Pertanto, anche riconducendo la censura all’ipotesi di cui all’art. 360, comma primo, n. 5), c.p.c., la ricorrente, in realtà, non deduce l’omesso esame circa un fatto storico, principale o secondario, decisivo per il giudizio che è stato oggetto di discussione tra le parti, nei sensi sopra specificati, bensì si duole essenzialmente della qualificazione del rapporto come lavoro subordinato operata dalla Corte territoriale, proponendone una diversa, per giunta in base ad una propria lettura di difese delle parti e delle risultanze processuali, come risulta chiaramente dallo sviluppo del motivo (v. pagg. 12-14 del ricorso).

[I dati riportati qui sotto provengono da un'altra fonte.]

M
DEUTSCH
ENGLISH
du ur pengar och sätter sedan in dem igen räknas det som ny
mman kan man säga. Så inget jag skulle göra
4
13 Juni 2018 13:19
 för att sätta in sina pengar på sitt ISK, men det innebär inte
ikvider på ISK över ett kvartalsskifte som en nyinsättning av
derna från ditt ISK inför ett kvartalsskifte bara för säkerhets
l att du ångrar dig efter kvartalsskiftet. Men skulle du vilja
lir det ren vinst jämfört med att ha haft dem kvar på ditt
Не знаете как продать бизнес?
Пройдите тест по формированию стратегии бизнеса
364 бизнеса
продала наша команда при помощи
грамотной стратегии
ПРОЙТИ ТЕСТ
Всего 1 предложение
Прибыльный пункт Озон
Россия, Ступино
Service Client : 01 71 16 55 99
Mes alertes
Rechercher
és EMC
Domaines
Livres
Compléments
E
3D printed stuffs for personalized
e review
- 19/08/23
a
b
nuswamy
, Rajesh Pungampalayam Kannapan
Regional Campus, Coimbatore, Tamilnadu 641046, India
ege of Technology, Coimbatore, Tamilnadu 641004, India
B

La ricorrente, in quanto soccombente dev’essere condannata al pagamento, in favore della controricorrente, delle spese di questo giudizio di legittimità, liquidate come in dispositivo, ed è tenuto al versamento di un ulteriore importo a titolo di contributo unificato, pari a quello previsto per il ricorso, ove dovuto.
P.Q.M.
La Corte rigetta il ricorso. Condanna il ricorrente al pagamento, in favore della controricorrente, delle spese del giudizio di legittimità, che liquida in € 200,00 per esborsi e in € 7.000,00 per compensi professionali, oltre rimborso forfetario delle spese generali nella misura del 15%, IVA e C.P.A. come per legge.

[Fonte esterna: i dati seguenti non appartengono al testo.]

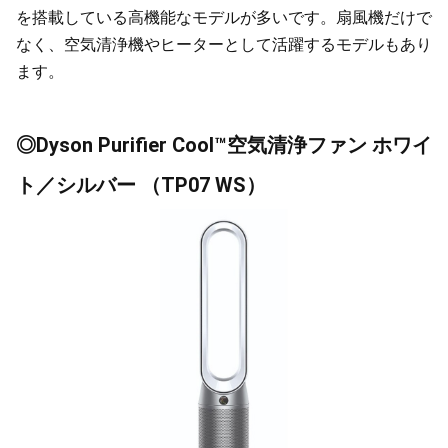
を搭載している高機能なモデルが多いです。扇風機だけで
なく、空気清浄機やヒーターとして活躍するモデルもあり
ます。
◎Dyson Purifier Cool™空気清浄ファン ホワイ
ト／シルバー （TP07 WS）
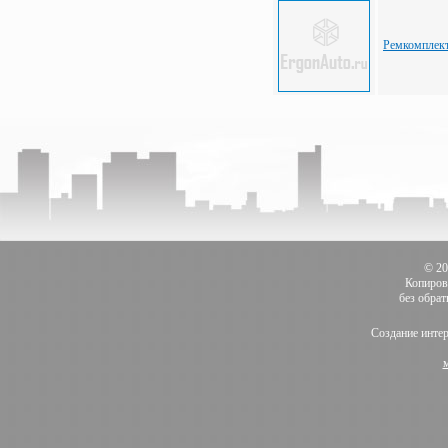
Ремкомплект
© 2
Копиров
без обра
Создание инте
м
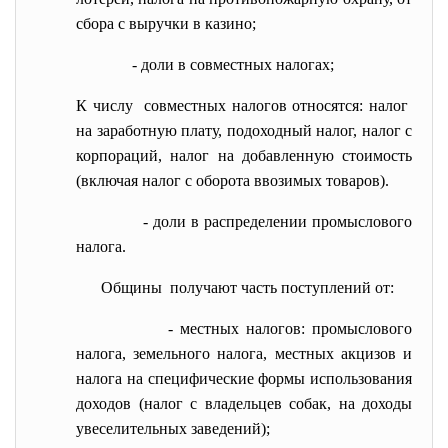
сбора с выручки в казино;
- доли в совместных налогах;
К числу совместных налогов относятся: налог
на заработную плату, подоходный налог, налог с
корпораций, налог на добавленную стоимость
(включая налог с оборота ввозимых товаров).
- доли в распределении промыслового
налога.
Общины получают часть поступлений от:
- местных налогов: промыслового
налога, земельного налога, местных акцизов и
налога на специфические формы использования
доходов (налог с владельцев собак, на доходы
увеселительных заведений);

Ai sensi del D.P.R. n. 115 del 2002, art. 13, comma 1 quater, dà atto della sussistenza dei presupposti processuali per il versamento, da parte del ricorrente, dell’ulteriore importo a titolo di contributo unificato pari a quello previsto per il ricorso, a norma dello stesso art. 13, comma 1 bis, se dovuto.